TASK TO CARRY OUT -
The lines from the start of the records through the one containing "Vendors (822, 216)" are to be restated word for word; please include both ends.

RECORDS FOR THIS EXERCISE -

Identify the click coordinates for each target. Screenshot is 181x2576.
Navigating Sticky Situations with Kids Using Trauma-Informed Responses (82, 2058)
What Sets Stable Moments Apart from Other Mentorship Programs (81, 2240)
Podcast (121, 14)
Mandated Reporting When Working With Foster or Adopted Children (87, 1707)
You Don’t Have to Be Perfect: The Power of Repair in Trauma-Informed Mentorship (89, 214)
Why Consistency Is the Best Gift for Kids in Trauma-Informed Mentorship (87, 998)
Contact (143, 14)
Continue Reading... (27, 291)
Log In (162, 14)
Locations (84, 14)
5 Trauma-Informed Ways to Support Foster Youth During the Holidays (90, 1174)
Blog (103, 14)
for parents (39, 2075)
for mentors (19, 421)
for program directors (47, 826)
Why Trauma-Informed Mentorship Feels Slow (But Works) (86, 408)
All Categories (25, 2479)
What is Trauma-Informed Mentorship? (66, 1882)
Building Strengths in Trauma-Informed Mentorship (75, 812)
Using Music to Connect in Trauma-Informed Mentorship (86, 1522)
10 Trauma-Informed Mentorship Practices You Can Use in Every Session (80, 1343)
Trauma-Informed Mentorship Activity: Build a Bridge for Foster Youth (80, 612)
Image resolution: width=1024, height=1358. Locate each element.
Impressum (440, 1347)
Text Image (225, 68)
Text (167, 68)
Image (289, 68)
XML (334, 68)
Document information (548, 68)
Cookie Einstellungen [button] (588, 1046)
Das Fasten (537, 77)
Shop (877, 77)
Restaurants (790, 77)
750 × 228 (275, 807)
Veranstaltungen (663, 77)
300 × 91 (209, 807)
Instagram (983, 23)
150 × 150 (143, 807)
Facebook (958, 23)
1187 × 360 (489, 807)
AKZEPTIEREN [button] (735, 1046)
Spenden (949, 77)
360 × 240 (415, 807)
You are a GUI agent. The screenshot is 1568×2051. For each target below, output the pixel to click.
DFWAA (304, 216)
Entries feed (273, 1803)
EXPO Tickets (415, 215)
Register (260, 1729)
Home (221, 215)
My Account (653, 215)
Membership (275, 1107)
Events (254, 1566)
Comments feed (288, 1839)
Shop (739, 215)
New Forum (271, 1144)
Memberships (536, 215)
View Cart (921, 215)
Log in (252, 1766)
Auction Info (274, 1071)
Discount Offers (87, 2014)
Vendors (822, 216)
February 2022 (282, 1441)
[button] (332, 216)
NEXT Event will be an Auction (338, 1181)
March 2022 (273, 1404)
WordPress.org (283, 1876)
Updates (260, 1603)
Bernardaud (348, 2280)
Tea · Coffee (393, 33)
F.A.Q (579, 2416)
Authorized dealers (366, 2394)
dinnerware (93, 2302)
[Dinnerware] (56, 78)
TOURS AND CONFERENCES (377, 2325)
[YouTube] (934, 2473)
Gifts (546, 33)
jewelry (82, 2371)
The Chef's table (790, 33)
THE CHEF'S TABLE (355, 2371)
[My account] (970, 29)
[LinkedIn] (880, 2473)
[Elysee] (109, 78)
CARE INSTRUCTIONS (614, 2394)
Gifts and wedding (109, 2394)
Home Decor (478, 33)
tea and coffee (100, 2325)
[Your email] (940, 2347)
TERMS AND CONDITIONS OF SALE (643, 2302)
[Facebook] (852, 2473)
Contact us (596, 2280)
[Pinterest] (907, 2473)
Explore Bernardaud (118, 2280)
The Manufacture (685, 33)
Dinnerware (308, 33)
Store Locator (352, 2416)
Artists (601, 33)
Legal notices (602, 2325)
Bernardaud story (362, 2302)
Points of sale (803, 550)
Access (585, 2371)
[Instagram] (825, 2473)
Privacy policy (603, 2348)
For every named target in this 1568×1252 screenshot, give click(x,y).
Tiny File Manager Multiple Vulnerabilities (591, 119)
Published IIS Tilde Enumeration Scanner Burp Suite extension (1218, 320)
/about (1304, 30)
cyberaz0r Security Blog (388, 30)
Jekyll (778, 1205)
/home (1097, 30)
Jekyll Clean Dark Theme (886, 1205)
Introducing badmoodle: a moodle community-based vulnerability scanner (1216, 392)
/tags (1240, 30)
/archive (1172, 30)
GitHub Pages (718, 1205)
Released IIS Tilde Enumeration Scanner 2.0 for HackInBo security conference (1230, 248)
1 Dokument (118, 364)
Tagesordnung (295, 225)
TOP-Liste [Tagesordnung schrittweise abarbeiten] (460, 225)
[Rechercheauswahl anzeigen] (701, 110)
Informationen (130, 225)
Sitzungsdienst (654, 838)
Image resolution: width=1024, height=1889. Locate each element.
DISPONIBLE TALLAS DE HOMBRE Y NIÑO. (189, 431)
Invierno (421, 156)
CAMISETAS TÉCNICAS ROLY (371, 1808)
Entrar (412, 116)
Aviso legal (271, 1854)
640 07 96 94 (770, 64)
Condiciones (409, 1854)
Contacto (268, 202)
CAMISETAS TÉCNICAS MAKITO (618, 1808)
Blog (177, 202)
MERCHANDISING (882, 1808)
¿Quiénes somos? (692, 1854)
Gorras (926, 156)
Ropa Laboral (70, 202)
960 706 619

WRITTEN RESPONSE -
Identify the click coordinates for each target. Screenshot is 181x2576.
Navigating Sticky Situations with Kids Using Trauma-Informed Responses (82, 2058)
What Sets Stable Moments Apart from Other Mentorship Programs (81, 2240)
Podcast (121, 14)
Mandated Reporting When Working With Foster or Adopted Children (87, 1707)
You Don’t Have to Be Perfect: The Power of Repair in Trauma-Informed Mentorship (89, 214)
Why Consistency Is the Best Gift for Kids in Trauma-Informed Mentorship (87, 998)
Contact (143, 14)
Continue Reading... (27, 291)
Log In (162, 14)
Locations (84, 14)
5 Trauma-Informed Ways to Support Foster Youth During the Holidays (90, 1174)
Blog (103, 14)
for parents (39, 2075)
for mentors (19, 421)
for program directors (47, 826)
Why Trauma-Informed Mentorship Feels Slow (But Works) (86, 408)
All Categories (25, 2479)
What is Trauma-Informed Mentorship? (66, 1882)
Building Strengths in Trauma-Informed Mentorship (75, 812)
Using Music to Connect in Trauma-Informed Mentorship (86, 1522)
10 Trauma-Informed Mentorship Practices You Can Use in Every Session (80, 1343)
Trauma-Informed Mentorship Activity: Build a Bridge for Foster Youth (80, 612)
Image resolution: width=1024, height=1358. Locate each element.
Impressum (440, 1347)
Text Image (225, 68)
Text (167, 68)
Image (289, 68)
XML (334, 68)
Document information (548, 68)
Cookie Einstellungen [button] (588, 1046)
Das Fasten (537, 77)
Shop (877, 77)
Restaurants (790, 77)
750 × 228 (275, 807)
Veranstaltungen (663, 77)
300 × 91 (209, 807)
Instagram (983, 23)
150 × 150 (143, 807)
Facebook (958, 23)
1187 × 360 (489, 807)
AKZEPTIEREN [button] (735, 1046)
Spenden (949, 77)
360 × 240 (415, 807)
You are a GUI agent. The screenshot is 1568×2051. For each target below, output the pixel to click.
DFWAA (304, 216)
Entries feed (273, 1803)
EXPO Tickets (415, 215)
Register (260, 1729)
Home (221, 215)
My Account (653, 215)
Membership (275, 1107)
Events (254, 1566)
Comments feed (288, 1839)
Shop (739, 215)
New Forum (271, 1144)
Memberships (536, 215)
View Cart (921, 215)
Log in (252, 1766)
Auction Info (274, 1071)
Discount Offers (87, 2014)
Vendors (822, 216)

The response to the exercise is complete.